Subject: Re: [Leica] Split printing
From: Mark Rabiner <mrabiner@concentric.net>
Date: Wed, 27 Jan 1999 00:27:32 -0800

leica@olemiss.edu wrote:
> 
> >My own personal and perhaps not common take on this might be the fact
> >that I've gotten really enamored with this whole split printing
> >approach... two consecutive exposures, one for the highest contrast, one
> >for the lowest. With the Aristo it is a blue softlight for the high and
> >the green for the low; you just flip a switch.
> 
> >I would have thought this split printing thing would have revolutionize the
> >black and white darkroom world by know and I read it's easier to teach as
> >students have trouble with the concept of contrast. But such is probably
> >not the case. For a while we'll have an edge.
> 
> Printing, without dodging or burning in two exposures at a different contrast levels, will only give you a contrast # something in between the two. Each VC filter allows green and blue light to pass through in varying amounts. It really doesn't matter whether the blue light arrives in one exposure, and then the green, or the blue/green light is delivered all at once. The end result would be the same.
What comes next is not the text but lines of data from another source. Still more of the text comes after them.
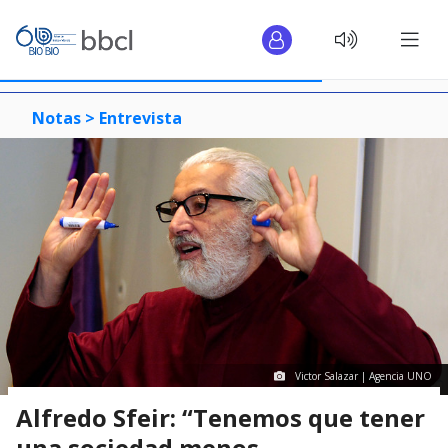
Notas >
Entrevista
Victor Salazar | Agencia UNO
Alfredo Sfeir: “Tenemos que tener
una sociedad menos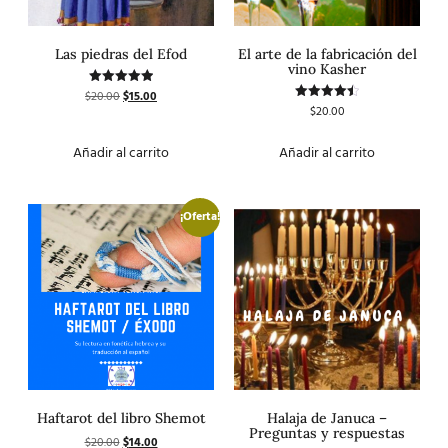
Las piedras del Efod
El arte de la fabricación del
vino Kasher
$
20.00
$
15.00
Valorado
con
$
20.00
Valorado
5.00
con
de 5
4.50
de 5
Añadir al carrito
Añadir al carrito
¡Oferta!
Haftarot del libro Shemot
Halaja de Januca –
Preguntas y respuestas
$
20.00
$
14.00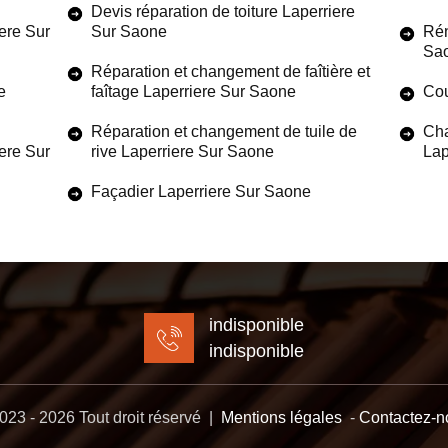
Devis réparation de toiture Laperriere
iere Sur
Sur Saone
Rén
Sa
Réparation et changement de faîtière et
e
faîtage Laperriere Sur Saone
Cou
Réparation et changement de tuile de
Cha
iere Sur
rive Laperriere Sur Saone
Lap
Façadier Laperriere Sur Saone
indisponible
indisponible
23 - 2026 Tout droit réservé |
Mentions légales
-
Contactez-n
I don't think the two exposure printing without masking can achieve tonal distributions that aren't achievable with a single exposure under the appropriate filtration. Of course, burning and dodging with different filters is a very powerful method of modifying images, but, there is no magic can be worked by simple split filtering. Such a result would have to come from changing the curvature of the characteristic of the emulsion and that is fixed by the emulsion itself.
> I truly belive that mostly split printing proponents see something there for their efforts. Like so many Leica things, it's just an issue of personal preference, on which reasonable minds can and do disagree.
> For further reading, I recommend the article "Variable Contrast Papers Revealed", by Phil Davis in Photo Techniques, Sept-Oct 1994.
> 
> KT

I have printed black and white for thirty four years, the last four
using the split printing technique. Though you speak with great
authority KT your assertions are patently false, each and every one of
them. It might be more interesting to find out from where you got them.
Is it the article you are quoting? 
You never quite got around to telling us just how much experience you've
had with the technique. Have you tried it even once? I doubt it.
In the nice few months I have been on the lug I have said a few dumb,
non backed up things and read quite a few but nothing comes close to
being as insulting to any ones intelligence as this.